TASK DESCRIPTION:
Write out, please, the lines from the beginning of the material to the line with "Những dòng sản", including both ends and nothing else.

Segment Start: DATA PROVIDED

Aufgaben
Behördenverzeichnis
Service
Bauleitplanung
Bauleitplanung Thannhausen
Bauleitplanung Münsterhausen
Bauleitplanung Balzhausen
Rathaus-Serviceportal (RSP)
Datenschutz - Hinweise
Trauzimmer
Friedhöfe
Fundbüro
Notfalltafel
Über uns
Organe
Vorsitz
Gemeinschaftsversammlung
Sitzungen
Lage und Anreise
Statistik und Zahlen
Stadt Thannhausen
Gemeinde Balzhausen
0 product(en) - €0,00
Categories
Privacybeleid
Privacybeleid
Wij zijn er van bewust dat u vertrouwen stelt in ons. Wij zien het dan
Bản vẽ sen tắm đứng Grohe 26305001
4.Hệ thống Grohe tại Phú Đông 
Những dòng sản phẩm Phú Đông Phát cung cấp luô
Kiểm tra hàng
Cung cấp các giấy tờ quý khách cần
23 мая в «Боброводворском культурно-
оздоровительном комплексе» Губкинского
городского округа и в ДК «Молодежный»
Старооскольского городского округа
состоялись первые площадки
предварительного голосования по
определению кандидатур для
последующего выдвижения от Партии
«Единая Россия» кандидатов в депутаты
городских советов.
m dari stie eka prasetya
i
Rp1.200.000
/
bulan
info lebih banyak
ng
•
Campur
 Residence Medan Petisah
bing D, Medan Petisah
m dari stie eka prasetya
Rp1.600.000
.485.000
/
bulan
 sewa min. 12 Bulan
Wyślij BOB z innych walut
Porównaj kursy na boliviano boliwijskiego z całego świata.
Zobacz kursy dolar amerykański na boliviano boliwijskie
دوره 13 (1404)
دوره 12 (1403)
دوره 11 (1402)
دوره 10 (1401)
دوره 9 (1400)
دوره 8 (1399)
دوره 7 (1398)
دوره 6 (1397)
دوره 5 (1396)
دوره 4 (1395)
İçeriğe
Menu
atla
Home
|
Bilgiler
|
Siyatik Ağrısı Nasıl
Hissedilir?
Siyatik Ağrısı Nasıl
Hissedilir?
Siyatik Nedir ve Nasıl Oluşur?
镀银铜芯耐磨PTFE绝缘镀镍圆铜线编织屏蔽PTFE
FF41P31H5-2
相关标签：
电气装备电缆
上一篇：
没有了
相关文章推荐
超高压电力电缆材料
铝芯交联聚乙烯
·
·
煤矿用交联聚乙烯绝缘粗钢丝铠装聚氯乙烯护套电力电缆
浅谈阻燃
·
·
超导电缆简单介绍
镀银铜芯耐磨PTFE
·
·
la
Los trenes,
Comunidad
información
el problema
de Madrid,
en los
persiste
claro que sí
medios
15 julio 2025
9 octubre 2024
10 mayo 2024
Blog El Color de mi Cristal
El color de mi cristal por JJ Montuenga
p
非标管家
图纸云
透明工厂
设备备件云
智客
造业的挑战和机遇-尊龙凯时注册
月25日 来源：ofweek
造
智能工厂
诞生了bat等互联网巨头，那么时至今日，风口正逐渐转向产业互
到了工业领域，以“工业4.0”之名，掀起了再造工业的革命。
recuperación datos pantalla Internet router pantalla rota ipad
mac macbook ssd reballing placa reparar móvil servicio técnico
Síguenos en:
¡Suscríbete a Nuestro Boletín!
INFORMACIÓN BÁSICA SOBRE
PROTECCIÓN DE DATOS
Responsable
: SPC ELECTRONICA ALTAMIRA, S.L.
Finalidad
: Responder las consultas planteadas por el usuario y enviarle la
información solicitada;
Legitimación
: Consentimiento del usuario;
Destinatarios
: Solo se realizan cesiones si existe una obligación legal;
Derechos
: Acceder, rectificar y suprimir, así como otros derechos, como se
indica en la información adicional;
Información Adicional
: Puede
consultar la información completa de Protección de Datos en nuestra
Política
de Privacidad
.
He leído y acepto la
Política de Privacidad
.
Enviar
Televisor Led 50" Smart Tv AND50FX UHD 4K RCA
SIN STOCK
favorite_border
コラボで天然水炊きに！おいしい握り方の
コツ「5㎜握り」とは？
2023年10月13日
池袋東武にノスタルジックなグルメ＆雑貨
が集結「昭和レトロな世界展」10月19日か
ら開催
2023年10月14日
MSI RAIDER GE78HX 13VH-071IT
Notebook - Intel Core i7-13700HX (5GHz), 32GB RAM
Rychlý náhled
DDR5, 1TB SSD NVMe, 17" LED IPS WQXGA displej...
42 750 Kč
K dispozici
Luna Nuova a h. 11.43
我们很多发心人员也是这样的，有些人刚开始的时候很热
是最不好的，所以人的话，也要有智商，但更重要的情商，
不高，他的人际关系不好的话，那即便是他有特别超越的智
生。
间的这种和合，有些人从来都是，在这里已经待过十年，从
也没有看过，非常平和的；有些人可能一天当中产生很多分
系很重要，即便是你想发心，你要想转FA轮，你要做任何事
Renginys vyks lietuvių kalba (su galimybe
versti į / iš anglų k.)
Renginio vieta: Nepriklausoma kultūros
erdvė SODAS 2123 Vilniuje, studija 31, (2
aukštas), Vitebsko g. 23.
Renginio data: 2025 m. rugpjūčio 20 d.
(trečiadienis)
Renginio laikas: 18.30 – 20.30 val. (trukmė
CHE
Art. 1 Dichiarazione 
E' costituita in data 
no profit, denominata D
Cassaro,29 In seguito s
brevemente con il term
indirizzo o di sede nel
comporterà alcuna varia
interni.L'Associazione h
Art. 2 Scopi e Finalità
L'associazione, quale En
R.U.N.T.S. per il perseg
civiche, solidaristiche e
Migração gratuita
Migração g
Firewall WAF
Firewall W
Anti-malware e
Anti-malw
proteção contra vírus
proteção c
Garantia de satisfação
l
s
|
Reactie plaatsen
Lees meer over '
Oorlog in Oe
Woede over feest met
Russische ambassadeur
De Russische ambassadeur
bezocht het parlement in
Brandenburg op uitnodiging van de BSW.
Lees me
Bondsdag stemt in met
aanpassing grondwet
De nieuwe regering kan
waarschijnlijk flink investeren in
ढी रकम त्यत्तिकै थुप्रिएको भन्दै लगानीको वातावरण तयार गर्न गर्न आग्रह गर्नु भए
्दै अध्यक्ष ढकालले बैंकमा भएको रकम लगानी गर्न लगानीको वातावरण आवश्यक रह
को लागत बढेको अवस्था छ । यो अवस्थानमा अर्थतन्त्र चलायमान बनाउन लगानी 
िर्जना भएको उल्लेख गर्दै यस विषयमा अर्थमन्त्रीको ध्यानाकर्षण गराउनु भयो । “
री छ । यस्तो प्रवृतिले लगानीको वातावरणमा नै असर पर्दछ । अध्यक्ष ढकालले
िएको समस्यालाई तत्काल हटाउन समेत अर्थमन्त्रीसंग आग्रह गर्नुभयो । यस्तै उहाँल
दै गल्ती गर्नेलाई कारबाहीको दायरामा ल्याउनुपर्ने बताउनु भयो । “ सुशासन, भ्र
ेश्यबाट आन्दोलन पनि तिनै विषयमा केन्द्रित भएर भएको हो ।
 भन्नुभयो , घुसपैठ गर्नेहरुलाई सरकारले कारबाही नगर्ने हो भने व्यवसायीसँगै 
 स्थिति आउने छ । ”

Segment End: DATA PROVIDED

RESPONSE FOR THIS EXERCISE:
Aufgaben
Behördenverzeichnis
Service
Bauleitplanung
Bauleitplanung Thannhausen
Bauleitplanung Münsterhausen
Bauleitplanung Balzhausen
Rathaus-Serviceportal (RSP)
Datenschutz - Hinweise
Trauzimmer
Friedhöfe
Fundbüro
Notfalltafel
Über uns
Organe
Vorsitz
Gemeinschaftsversammlung
Sitzungen
Lage und Anreise
Statistik und Zahlen
Stadt Thannhausen
Gemeinde Balzhausen
0 product(en) - €0,00
Categories
Privacybeleid
Privacybeleid
Wij zijn er van bewust dat u vertrouwen stelt in ons. Wij zien het dan
Bản vẽ sen tắm đứng Grohe 26305001
4.Hệ thống Grohe tại Phú Đông 
Những dòng sản phẩm Phú Đông Phát cung cấp luô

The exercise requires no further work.